The Louisiana Legion was a militia unit based in New Orleans, Louisiana. Formed in 1821, it was "the oldest brigade in the city." It was a combined arms force, with infantry, cavalry and artillery components. The Louisiana Legion was disbanded, along with all other volunteer Louisiana companies, in February 1862 to free soldiers to join other American Civil War units.

The Louisiana Legion was organized in 1821 with four companies, including the Washington Artillery. The Cabildo, which served as the first armory of the Washington Artillery, still bears the initials of the Louisiana Legion ("L. L.") in the iron latticework of its balcony. The following year, Count Louis Philippe de Roffignac became its colonel.

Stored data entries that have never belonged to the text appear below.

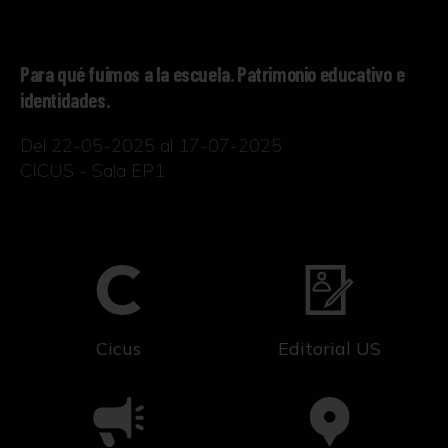
Para qué fuimos a la escuela. Patrimonio educativo e
identidades.
Del 22-05-2025 al 17-07-2025
CICUS - Sala EP1
Cicus
Editorial US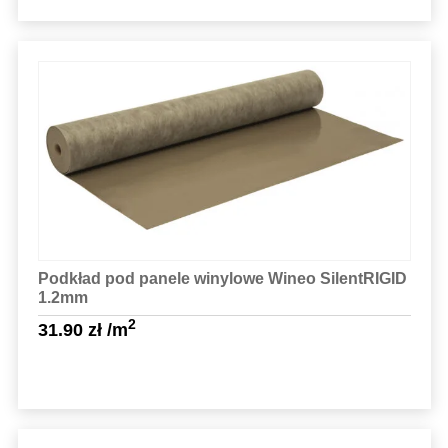
Sprawdź szczegóły
Podkład pod panele winylowe Wineo SilentRIGID
1.2mm
2
31.90
zł
/m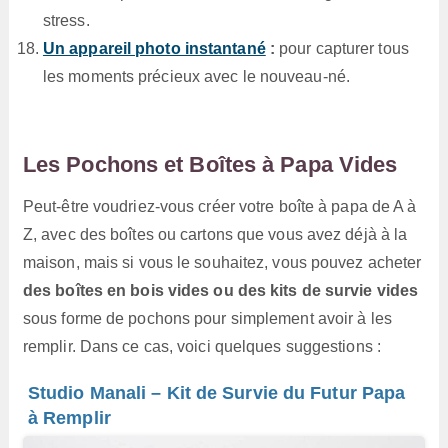
stress.
Un appareil photo instantané
:
pour capturer tous
les moments précieux avec le nouveau-né.
Les Pochons et Boîtes à Papa Vides
Peut-être voudriez-vous créer votre boîte à papa de A à
Z, avec des boîtes ou cartons que vous avez déjà à la
maison, mais si vous le souhaitez, vous pouvez acheter
des boîtes en bois vides ou des kits de survie vides
sous forme de pochons pour simplement avoir à les
remplir. Dans ce cas, voici quelques suggestions :
Studio Manali – Kit de Survie du Futur Papa
à Remplir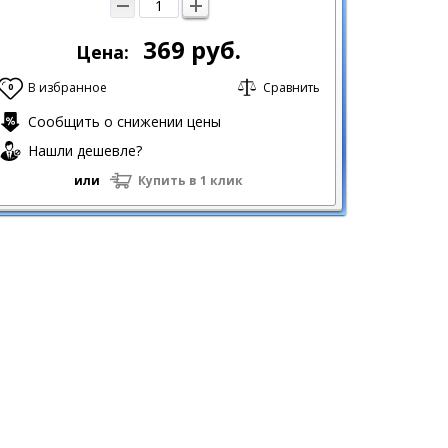
369
руб.
Цена:
В избранное
Сравнить
0
Сообщить о снижении цены
Нашли дешевле?
или
Купить в 1 клик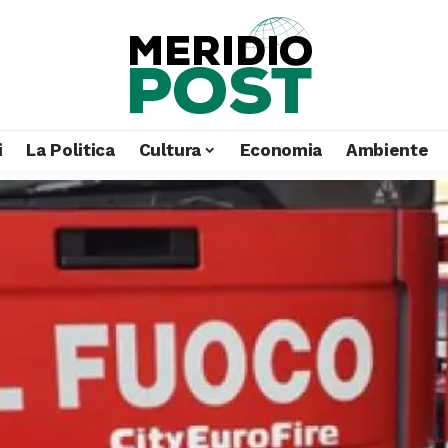
i
La Politica
Cultura
Economia
Ambiente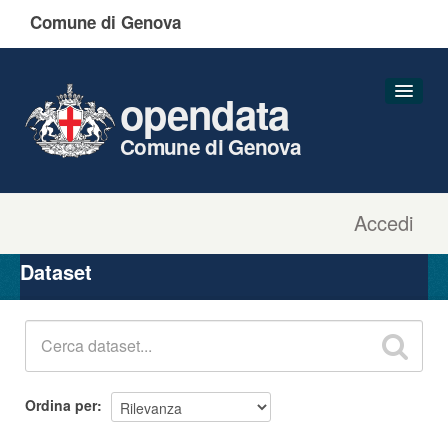
Comune di Genova
opendata
Comune di Genova
Accedi
Dataset
Organizzazioni
Dataset
Gruppi
Informazioni
Ordina per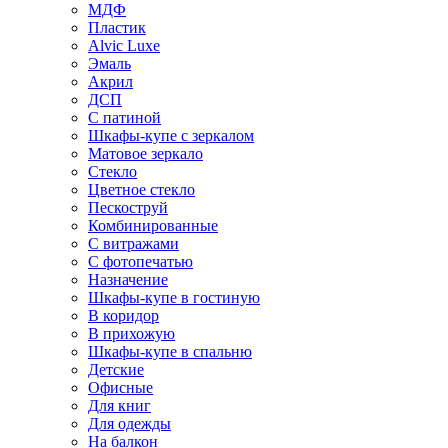
МДФ
Пластик
Alvic Luxe
Эмаль
Акрил
ДСП
С патиной
Шкафы-купе с зеркалом
Матовое зеркало
Стекло
Цветное стекло
Пескоструй
Комбинированные
С витражами
С фотопечатью
Назначение
Шкафы-купе в гостиную
В коридор
В прихожую
Шкафы-купе в спальню
Детские
Офисные
Для книг
Для одежды
На балкон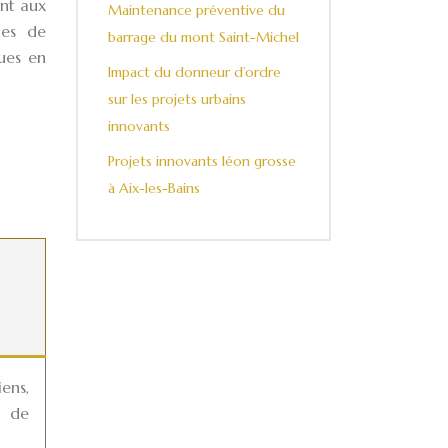
ent aux
Maintenance préventive du
nes de
barrage du mont Saint-Michel
ques en
Impact du donneur d’ordre
sur les projets urbains
innovants
Projets innovants léon grosse
à Aix-les-Bains
ens,
 de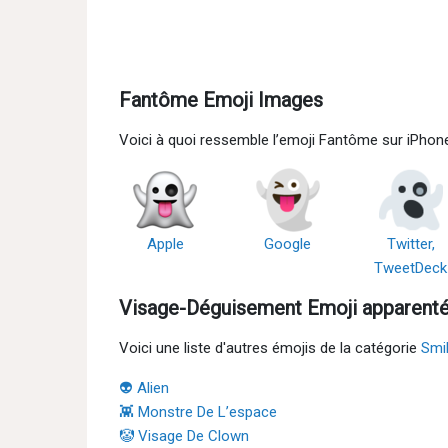
Fantôme Emoji Images
Voici à quoi ressemble l’emoji Fantôme sur iPhon
Apple
Google
Twitter,
TweetDeck
Visage-Déguisement Emoji apparent
Voici une liste d'autres émojis de la catégorie
Smi
👽 Alien
👾 Monstre De L’espace
🤡 Visage De Clown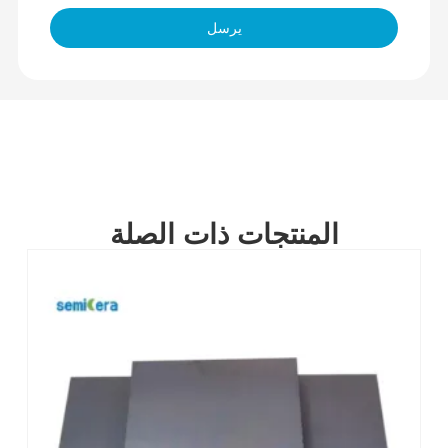
يرسل
المنتجات ذات الصلة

By 1853, the unit "consisted almost exclusively of foreigners". In 1855, when its commander, Brigadier General H. W. Palfrey, was absent, his duties were regularly carried out by German Colonel Fred Otto Eichholz, a veteran of the Mexican War.

"By the beginning of 1861 this [the Louisiana Legion] consisted of the Orleans Battalion of Artillery, containing French and Spanish citizens; the Regiment of Light Infantry, composed of Germans; and the newly formed battalion of Chasseurs à Pied de la Louisiane." Other Legion subunits in 1861 included: "the Battalion of Italian Guards, the Légion Française, the Beauregard Battalion, the Battalion of Cazadores, the French Volunteers, and the Battalion of Orleans Guards." That same year, the entire staff resigned, including Eichholz. Brigadier General Charles Labuzan assumed command some time after. In September, the unit, 2223 strong (if not well-armed), paraded through the city to reassure the residents they were well protected. In December, all naturalized citizens were ordered to leave the unit so they could join companies made up of citizens. The remaining foreigners were only subject to the militia law of Louisiana, not the laws of the Confederacy. In February 1862, the Louisiana Legion and all other volunteer companies in Louisiana were dissolved by law.